For anyone thinking that this could possibly be a case of friendly family competition, just consider that the very next day, when the Strzok story broke, Bobby Goodlatte put his dad directly on blast, tweeting, “I’m deeply embarrassed that Peter Strzok’s career was ruined by my father’s political grandstanding.”
I don’t care who you are, that is some bitter lemonade.
It May Not Be as Bad as All That
The whole situation sounds dire; perhaps even irreconcilable. But, you’re wrong. Just as it’s a historical fact that visiting your family is a gigantic pain in the ass, it’s also true that U.S. politics is extremely combative. To be quite honest, we’ve actually come a long way in terms of our political discourse.
You’ll hear jokes that make it seem like we’ve gone backward in time. And sure, when you compare the eloquent verse of our founding fathers to that one time Trump said global warming was created by the Chinese, it’s easy to draw that link.
However, consider the case of Brooks and Sumner. On May 22, 1856, U.S. Senator Charles Sumner gave a speech in which he advocated incorporating Kansas into the Union as a free state (as opposed to a slave state). In his address, the Senator took the time to insult his Democrat opponents personally. He called Illinois Senator Stephen Douglas a “noise-some, squat, and nameless animal.” Sumner compared Douglas’ cohort, Andrew Butler, as the equivalent of having taken a mistress, “who, though ugly to others, is always lovely to him; though polluted in the sight of the world, is chaste in his sight—I mean the harlot, Slavery.”
Admittedly, that’s a pretty sick burn, but it’s still not language that’s conducive to compromise. Especially when, as in Sumner’s case, Andrew Butler had a relative in the Senate who didn’t appreciate his kin getting trashed in the official record.
South Carolina representative Preston Brooks heard every word from Sumner. When the Senate adjourned for the day, Brooks took it upon himself to snatch up a “light cane of the type used to discipline unruly dogs,” (that detail came directly from senate.gov, by the way) and throttle Sumner. For a full recorded minute, Brooks chased Sumner around the floor of the Senate, whipping him with the cane. When he’d gotten his aggression out, Brooks spun on his hill and moseyed calmly out of the Senate. No other Senators made a move to intervene until Brooks was gone.
The point is, as divisive as things get, we have yet to see Elizabeth Warren chase Mitch McConnell while screaming obscenities and waving a brick in the air. Not that a scene like that wouldn’t be fun for the whole family.

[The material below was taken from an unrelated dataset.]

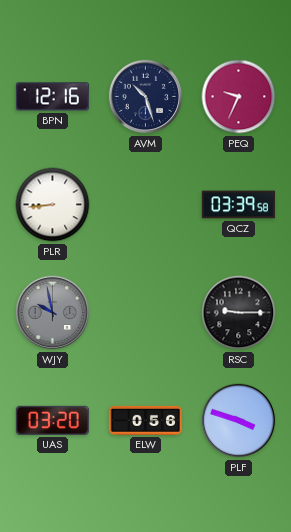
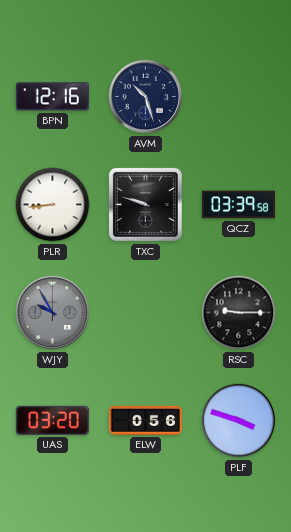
PEQ: 9:34 -> none
TXC: none -> 9:48
WJY: 9:58 -> 9:55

Remember, We’re All Tired of This Crap, So Keep it Breezy
Unless you’re lucky enough to be an orphan, or you hit the jackpot, and your whole family died in a bus crash, you’ll inevitably be forced to share a meal with your blood relatives. As much as you hate your political rivals and you’re foaming at the mouth in hopes of dropping that new fact you learned that will TOTALLY change their minds, remember that 71 percent of U.S. citizens are sick and tired of talking about freaking politics.
It may also bear mentioning that on election day in 2016, Hillary Clinton and Donald Trump had a combined negative approval rating of more than 100 percent averaged across several polls.
Sure, you may not want to listen to your Dad talk about his latest craft brewing experiment this holiday season, but isn’t getting a yeasty buzz better than creeping into the pantry so you can scream into a pillow between dinner and dessert?